Another Death In Haiti
For 17 years I was a medical writer for two major American newspapers; first The Washington Post, and then Newsday. And in all that time, with the thousands of hours I spent in laboratories, clinics, and hospitals, I was never on hand in the Emergency Room during a Code, the all out struggle to bring a patient back from the brink of death, often successfully, and some times not. But in the late summer of 2014, when I was in Port-au-Prince, Haiti, photographing for a Miami based NGO called Project Medishare, I was in the right place at the right time.

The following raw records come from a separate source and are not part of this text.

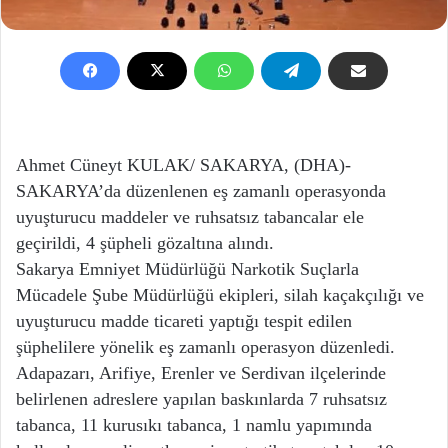
Ahmet Cüneyt KULAK/ SAKARYA, (DHA)-
SAKARYA’da düzenlenen eş zamanlı operasyonda
uyuşturucu maddeler ve ruhsatsız tabancalar ele
geçirildi, 4 şüpheli gözaltına alındı.
Sakarya Emniyet Müdürlüğü Narkotik Suçlarla
Mücadele Şube Müdürlüğü ekipleri, silah kaçakçılığı ve
uyuşturucu madde ticareti yaptığı tespit edilen
şüphelilere yönelik eş zamanlı operasyon düzenledi.
Adapazarı, Arifiye, Erenler ve Serdivan ilçelerinde
belirlenen adreslere yapılan baskınlarda 7 ruhsatsız
tabanca, 11 kurusıkı tabanca, 1 namlu yapımında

One morning while I was drinking coffee in the breakroom of Bernard Mevs Hospital, in Port-au-Prince, a Project Medishare volunteer from Minnesota came running from the ER to get me. "Grab your cameras and come on if you want to see a Code underway," he said. Needless to say I gathered up my gear and ran for the always busy, grossly overcrowded Emergency Room at one of Haiti's precious few trauma centers.
I arrived in the ER with the Code already underway. The patient a Haitian woman who had collapsed suddenly at home, was brought to the hospital by an ambulance that took way too long for her good to ever so slowly make its way through the nearly impenetrable traffic jam that is traffic in Port-au-Prince. By the time the woman was brought into the hospital she had already stopped breathing and was in cardiac arrest. But the Emergency staff wasn’t prepared to write her off, and jumped into a 25 minute medical battle with death, with Medishare volunteers and hospital staff struggling to get the woman breathing and restore a cardiac rhythm. The images you see here document that struggle, and I hope they do so in a way that was respectful to the patient. And while these primal battles usually have happy endings in TV medical dramas, in real life they often do not.